The reader knows that Mosheh had been a Hebrew since birth, but Mosheh himself did not know this. How had Mosheh come to that point to know that he was a Hebrew? Perhaps, the Egyptian princess told him how she had found him in the river and how he was raised in the royal court of Pharaoh, or he must have presumed his Hebraic identity, because he was circumcised. He grew up in the royal court as the son of the Egyptian princess. But his Hebrew consciousness was not settled until at certain point it woke up when he observed an Egyptian taskmaster beating an Israelite. He killed the Egyptian, but the pain did not delay and came to him when the very Israelites he saved from the Egyptian betrayed him, saying, “Who has appointed you as a dignitary and judge?” The Israelite thus implied that Mosheh was in no position and authority in Israel to act as a judge “over us” (the Israelites). Mosheh fearing for his life fled Egypt. It would be forty years later, when the Eternal called him to return to Egypt and lead his people out of the bondage.

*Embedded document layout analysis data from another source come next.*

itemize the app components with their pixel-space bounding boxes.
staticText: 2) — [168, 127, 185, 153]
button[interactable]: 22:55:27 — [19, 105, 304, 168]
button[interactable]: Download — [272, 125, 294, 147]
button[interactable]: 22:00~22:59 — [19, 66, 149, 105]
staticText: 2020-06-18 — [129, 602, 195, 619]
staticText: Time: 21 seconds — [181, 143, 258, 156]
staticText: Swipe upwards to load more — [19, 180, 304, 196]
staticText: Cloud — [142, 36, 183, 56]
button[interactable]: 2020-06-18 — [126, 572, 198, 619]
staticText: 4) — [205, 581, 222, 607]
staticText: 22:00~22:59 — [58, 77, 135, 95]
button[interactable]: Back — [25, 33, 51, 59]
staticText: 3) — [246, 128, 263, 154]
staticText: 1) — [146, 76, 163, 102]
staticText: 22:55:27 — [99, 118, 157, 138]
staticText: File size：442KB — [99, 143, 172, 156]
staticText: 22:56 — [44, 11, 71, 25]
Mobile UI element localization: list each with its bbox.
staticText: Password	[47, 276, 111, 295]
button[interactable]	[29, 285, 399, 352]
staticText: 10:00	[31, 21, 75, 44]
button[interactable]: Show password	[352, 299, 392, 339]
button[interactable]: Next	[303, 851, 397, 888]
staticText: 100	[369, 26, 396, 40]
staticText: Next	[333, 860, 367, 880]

Now, since Mosheh was born 130 years after Ya’akov had come down to Egypt, the daughter of Pharaoh had never known an Egypt without Hebrews; she was born in Egypt when the Hebrews had already in the country for a long time. For her the Hebrews were part of the Egyptian populace, and for this reason saving a Hebrew baby from the waters of the Nile was the most natural thing to do. Yet even though she was an Egyptian of the royal class, she put everything behind her and left Egypt. Why did she do that?

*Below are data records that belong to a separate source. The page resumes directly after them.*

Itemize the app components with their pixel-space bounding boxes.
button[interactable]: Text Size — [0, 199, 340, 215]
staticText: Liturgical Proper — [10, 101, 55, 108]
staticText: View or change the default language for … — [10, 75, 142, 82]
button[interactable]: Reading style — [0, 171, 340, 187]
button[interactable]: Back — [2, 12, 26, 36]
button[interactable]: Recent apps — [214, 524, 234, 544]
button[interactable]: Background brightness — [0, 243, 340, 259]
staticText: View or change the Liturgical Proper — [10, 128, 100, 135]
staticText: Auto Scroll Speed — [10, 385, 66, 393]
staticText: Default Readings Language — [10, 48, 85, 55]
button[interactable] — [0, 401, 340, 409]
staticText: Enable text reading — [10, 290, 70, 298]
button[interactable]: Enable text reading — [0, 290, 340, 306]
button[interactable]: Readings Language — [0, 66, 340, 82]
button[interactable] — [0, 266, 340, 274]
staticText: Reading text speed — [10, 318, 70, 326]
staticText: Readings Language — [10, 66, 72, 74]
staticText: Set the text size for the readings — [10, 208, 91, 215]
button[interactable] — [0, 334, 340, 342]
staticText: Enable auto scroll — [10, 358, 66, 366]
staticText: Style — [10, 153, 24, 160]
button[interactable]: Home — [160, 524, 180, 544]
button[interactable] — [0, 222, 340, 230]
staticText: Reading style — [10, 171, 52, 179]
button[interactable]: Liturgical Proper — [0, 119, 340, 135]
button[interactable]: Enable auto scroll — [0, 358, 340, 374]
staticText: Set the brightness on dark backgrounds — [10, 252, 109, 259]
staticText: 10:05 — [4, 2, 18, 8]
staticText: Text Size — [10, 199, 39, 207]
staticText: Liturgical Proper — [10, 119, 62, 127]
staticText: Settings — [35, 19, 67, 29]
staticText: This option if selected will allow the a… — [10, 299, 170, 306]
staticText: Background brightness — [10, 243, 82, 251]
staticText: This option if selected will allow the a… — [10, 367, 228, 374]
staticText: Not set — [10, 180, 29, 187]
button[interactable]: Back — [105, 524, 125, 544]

We see that at a certain point of the lives of Mosheh and his adoptive mother a changed must have come that made them become different persons. What was it? For Mosheh it was the revelation at the burning bush. Mosheh indeed fled Egypt and relinquished his Egyptian identity, but he was still a stringer in Midian. At the burning bush, standing on the holy ground, on the mountain of the Eternal, Mosheh was called to return to his ancestry. He was reluctant to return to Egypt to take his people of the bondage, yet when he returned, he became the greatest statesman of Israel. But what changed his adoptive-mother’s life? It is the same that changed both. The Eternal said to Mosheh in Midian,
Go, return to Egypt, for all the men are dead who sought your life. (Exo 4:19)

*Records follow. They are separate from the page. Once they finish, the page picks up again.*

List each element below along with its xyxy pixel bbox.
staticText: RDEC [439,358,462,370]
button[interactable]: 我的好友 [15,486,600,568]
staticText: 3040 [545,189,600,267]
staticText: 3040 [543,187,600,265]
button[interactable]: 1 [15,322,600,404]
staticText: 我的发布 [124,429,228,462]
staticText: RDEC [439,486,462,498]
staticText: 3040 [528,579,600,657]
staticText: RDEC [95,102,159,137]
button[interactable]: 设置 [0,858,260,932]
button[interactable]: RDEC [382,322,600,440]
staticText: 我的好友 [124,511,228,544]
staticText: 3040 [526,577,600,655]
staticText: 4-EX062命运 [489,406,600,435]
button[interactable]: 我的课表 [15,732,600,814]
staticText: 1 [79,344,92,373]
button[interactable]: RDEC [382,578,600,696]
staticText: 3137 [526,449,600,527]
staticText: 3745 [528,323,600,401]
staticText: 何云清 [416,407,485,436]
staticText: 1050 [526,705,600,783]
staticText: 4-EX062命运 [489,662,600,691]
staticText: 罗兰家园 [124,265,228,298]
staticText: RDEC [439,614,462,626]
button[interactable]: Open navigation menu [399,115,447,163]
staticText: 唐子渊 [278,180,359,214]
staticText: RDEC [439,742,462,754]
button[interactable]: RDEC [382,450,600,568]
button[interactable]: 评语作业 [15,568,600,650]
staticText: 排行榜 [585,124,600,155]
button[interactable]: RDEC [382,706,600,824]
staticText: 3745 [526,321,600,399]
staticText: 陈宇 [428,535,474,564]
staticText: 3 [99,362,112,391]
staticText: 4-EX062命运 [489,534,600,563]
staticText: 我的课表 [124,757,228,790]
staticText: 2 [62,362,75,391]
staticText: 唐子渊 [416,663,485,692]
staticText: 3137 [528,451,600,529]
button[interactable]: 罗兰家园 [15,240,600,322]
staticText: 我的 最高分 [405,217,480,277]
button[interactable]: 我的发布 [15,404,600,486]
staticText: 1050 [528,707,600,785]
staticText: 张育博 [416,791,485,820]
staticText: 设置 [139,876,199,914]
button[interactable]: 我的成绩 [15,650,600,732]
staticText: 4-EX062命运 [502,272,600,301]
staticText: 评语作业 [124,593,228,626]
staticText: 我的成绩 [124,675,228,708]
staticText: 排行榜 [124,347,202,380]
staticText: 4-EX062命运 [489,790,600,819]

Egypt now had a new king. The Pharoah who brought the slavery upon the Israelites and who sought to kill Mosheh was no more, and the adoptive mother of Mosheh was no longer the princess of Egypt. With the coming of the new Pharoah in power, after the death of her father, she might have demoted and fallen from grace. Alternatively, she might have been disgraced when Mosheh killed the Egyptian on account of being his adoptive mother. Either way, the Egyptian princess left the idolatry behind and joined the children of Israel to become a member of the tribe of Yehudah. Thus, from an Egyptian princess she became Bityah, the daughter of the Eternal Yah.
If our line of reasoning is correct and the above is accepted, then, we are ready to remove all questions that have been risen so far, because what the chronicler has made explicit is implicit in Exodus.
It was arranged in heaven that a basket with a baby was to drift away in the river and come into the hands of the daughter of Pharaoh.
It was arranged in heaven that Mosheh was to be raised in the Egyptian court, and the children of Israel were to suffer under the yoke of the Egyptians.
It was arranged in heaven that Mosheh was to kill and be rejected by his people so that his adoptive mother would be rejected by her people and accepted by a new people.
And it was decreed in heaven that an Egyptian princess would be adopted and called the daughter of Yah.